Feeding a readily digestible diet may help. You may be provided with a special "prescription" diet for this purpose or your veterinarian may suggest a home-made diet. Boiled chicken or fish with rice or pasta are often used.
It is very important that the cat does not receive any other foods during this period. This includes milk - the cat should receive only water to drink unless specifically instructed by your veterinarian. It also includes mice or any other prey, tit-bits and next door cat's food! The only effective way of ensuring this may be to confine your cat indoors for a period. This is particularly important if a dietary trial is being undertaken to test whether the cat has sensitivity to a particular food. A single dietary "indiscretion" may ruin the test! If you do not think it is practical to prevent your cat from having access to foods outside you should mention this to your veterinarian who may suggest hospitalising the cat for a dietary trial.
There are some drugs which are occasionally used to help improve diarrhoea - by slowing down the passage of food in the intestine, coating the lining of the intestine etc. Antibiotics are sometimes used but are generally reserved for cases in which a specific, severe infection has been diagnosed. Otherwise they may upset the balance of the bacteria in the intestines, which may further contribute to the diarrhoea. It is a misconception that infections are a common cause of diarrhoea. Specific infections are relatively rare causes of diarrhoea in cats.
Do not use human proprietary antidiarrhoeals sold by pharmacists - some of these are very dangerous to cats.

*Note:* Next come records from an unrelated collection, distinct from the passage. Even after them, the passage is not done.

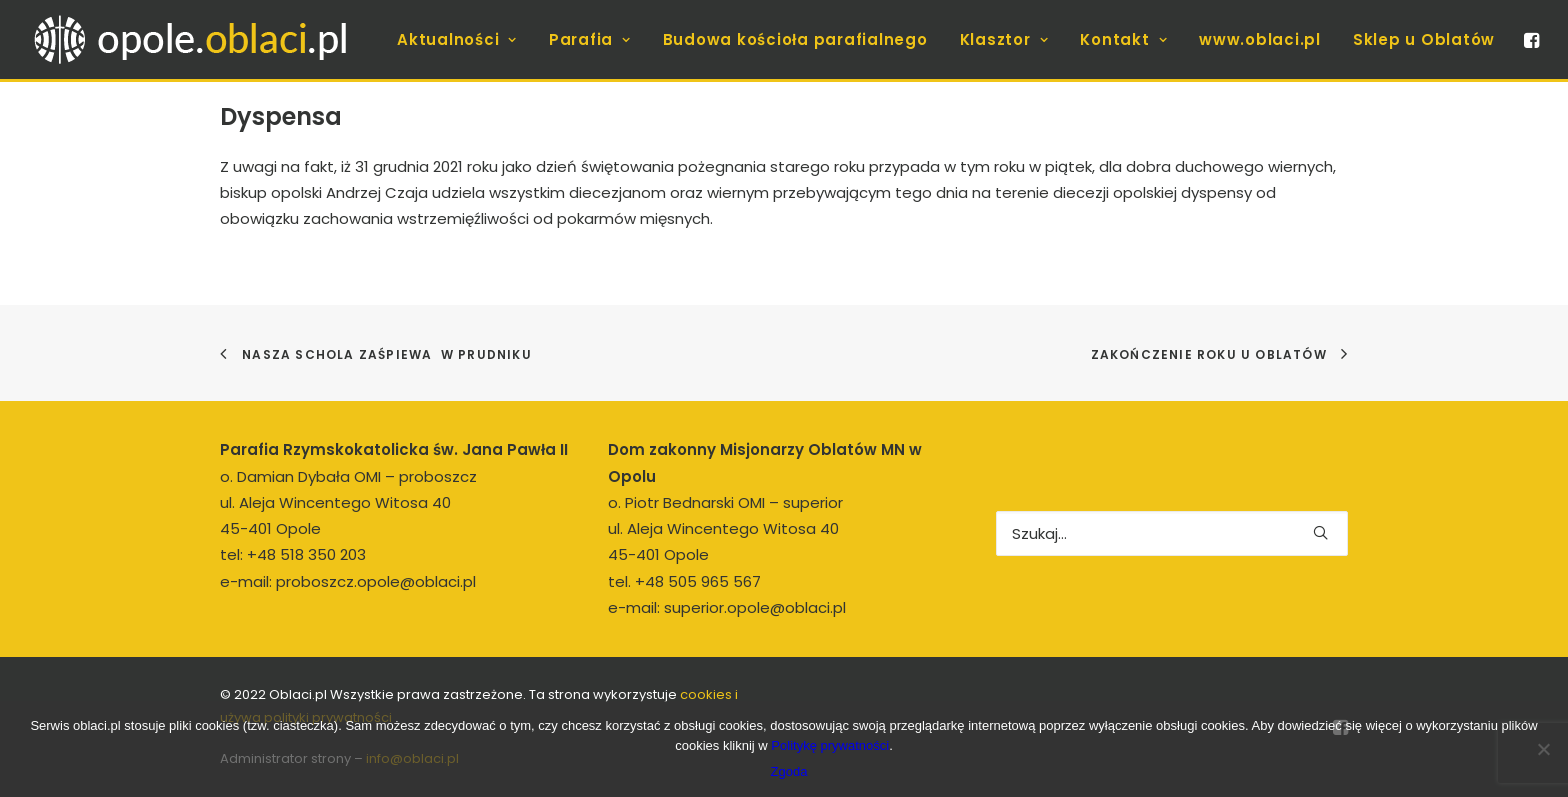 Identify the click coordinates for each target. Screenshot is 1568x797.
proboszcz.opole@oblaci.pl (376, 581)
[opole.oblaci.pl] (202, 39)
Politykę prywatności (830, 745)
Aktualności (457, 39)
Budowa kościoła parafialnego (795, 39)
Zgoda (789, 771)
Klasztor (1004, 39)
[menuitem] (457, 39)
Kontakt (1123, 39)
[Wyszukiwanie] (1172, 533)
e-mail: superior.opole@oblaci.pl (727, 607)
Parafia (590, 39)
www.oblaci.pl (1260, 39)
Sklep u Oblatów (1424, 39)
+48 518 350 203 (306, 554)
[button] (1530, 39) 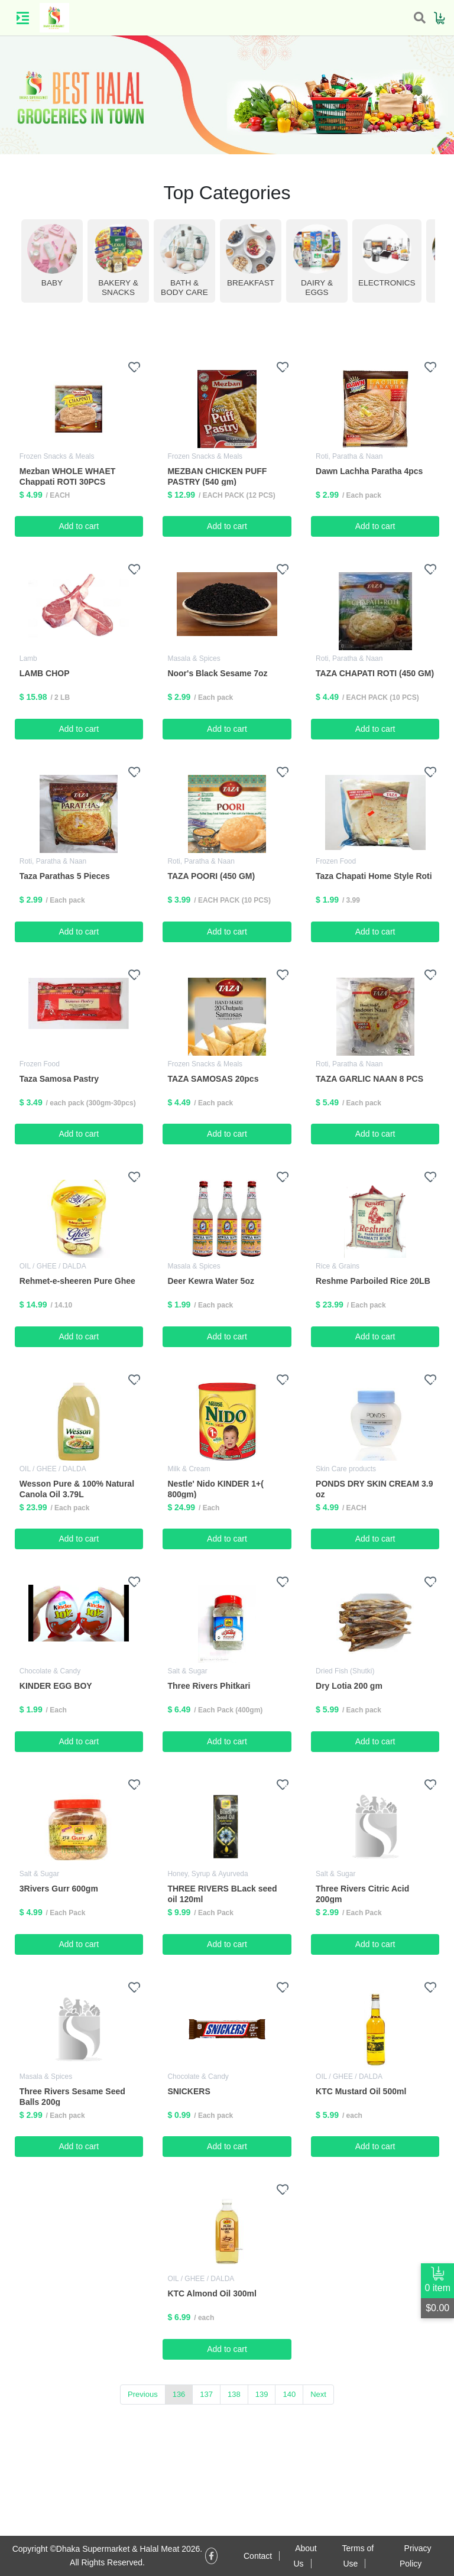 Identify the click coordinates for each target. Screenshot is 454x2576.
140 (289, 2394)
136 (179, 2394)
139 (261, 2394)
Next (318, 2394)
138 (234, 2394)
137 (206, 2394)
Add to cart (79, 526)
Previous (143, 2394)
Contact (258, 2556) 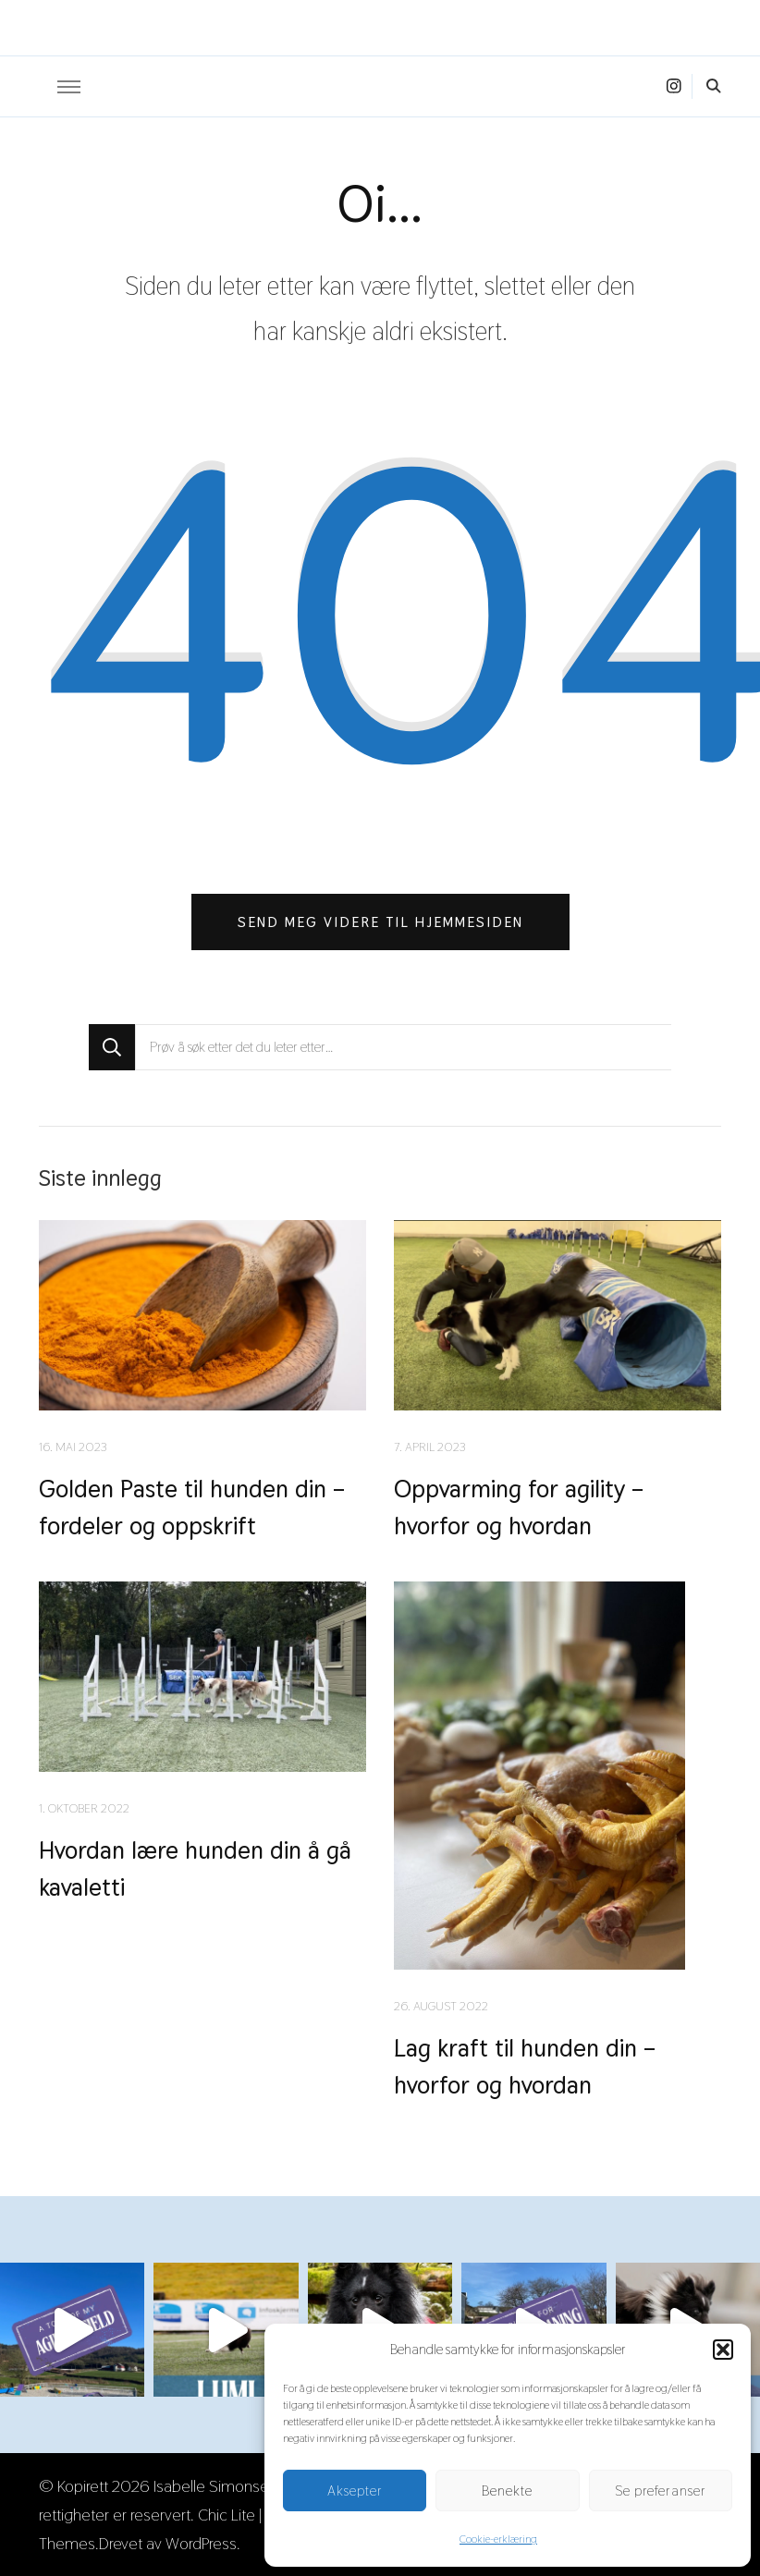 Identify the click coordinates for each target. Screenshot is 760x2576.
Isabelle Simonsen (215, 2486)
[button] (723, 2349)
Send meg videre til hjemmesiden (380, 922)
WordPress (201, 2543)
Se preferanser (660, 2490)
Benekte (507, 2490)
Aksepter (355, 2490)
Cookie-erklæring (498, 2539) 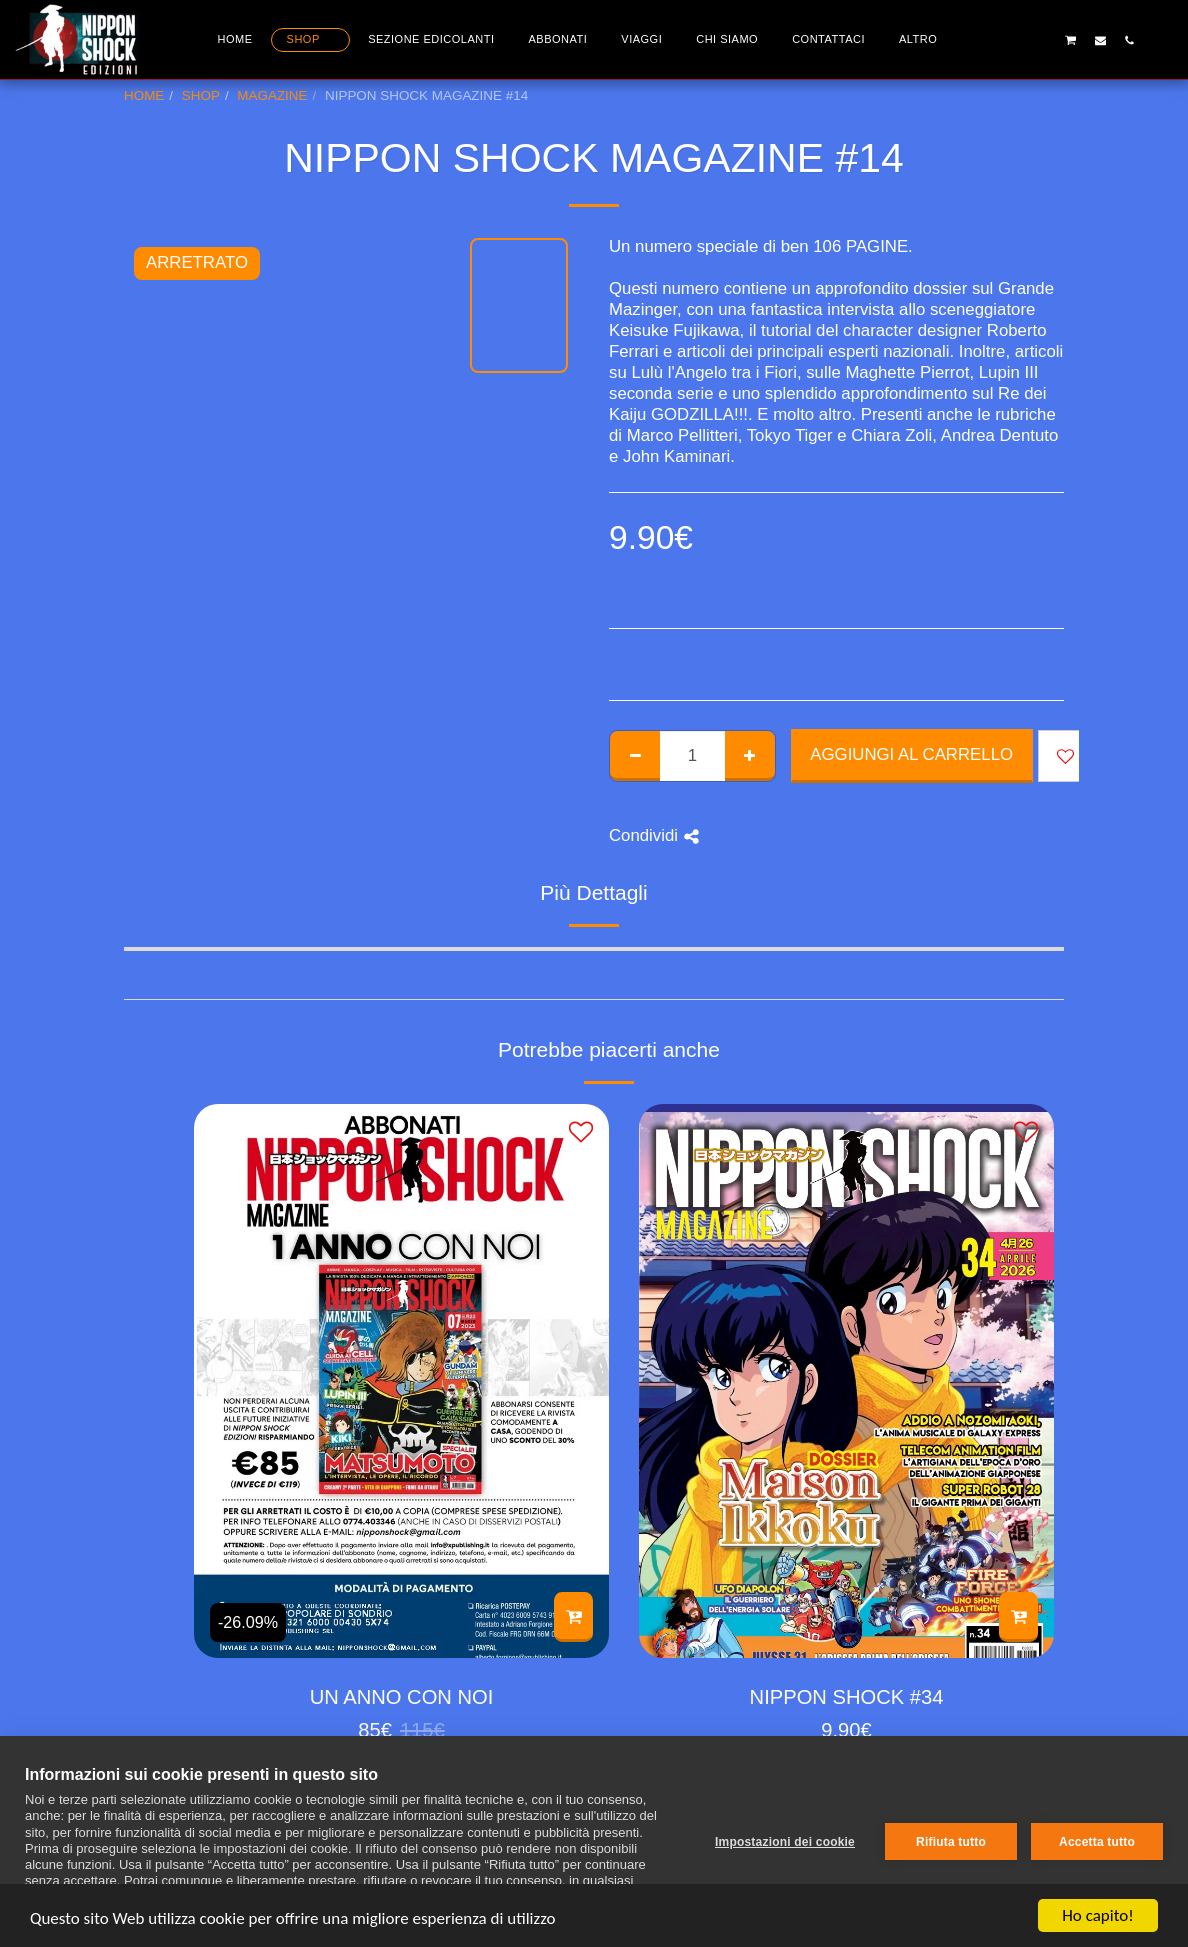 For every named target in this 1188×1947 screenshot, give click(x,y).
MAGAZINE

If further investigation is required
If your veterinarian suspects a serious underlying cause to the diarrhoea or complications are developing such as dehydration and weakness, further investigations may be required at an early stage and other treatment may be necessary. In particular it will be important to avoid dehydration. If your cat is only very mildly dehydrated you may be given a special solution to add to your cats water, but if the dehydration is severe your cat may have to be hospitalised for a "drip".
Since there are many possible causes of diarrhoea, there are many potential tests required to establish the underlying cause. Some of the more commonly used tests are:
- Blood tests - to check for systemic problems such as liver or kidney disease
- Faecal tests - to check for infections, parasites etc. A fresh faecal sample is required for this.
- X-rays and/ or Ultrasound – to assess particularly for evidence of blockages, tumours, foreign bodies etc.
- Intestinal biopsy - in some cases a diagnosis will only be achieved by microscopic examination of a small biopsy of the intestine. This may necessitate "opening up" the abdomen surgically, or without surgery by using an endoscope (a flexible viewing tube) passed through the mouth and into the stomach and small intestine.
These further investigations can be expensive and do not always provide a diagnosis. Determining the cause of chronic diarrhoea can be a very difficult. In some selected cases your veterinarian may decide to use a series of trial treatments. It is most important that you follow these very carefully if this approach is to be used effectively. Such a trial usually starts with a dietary trial (as described above). If you anticipate or encounter any problems in sticking to the trial, it is important that you discuss this with your veterinarian.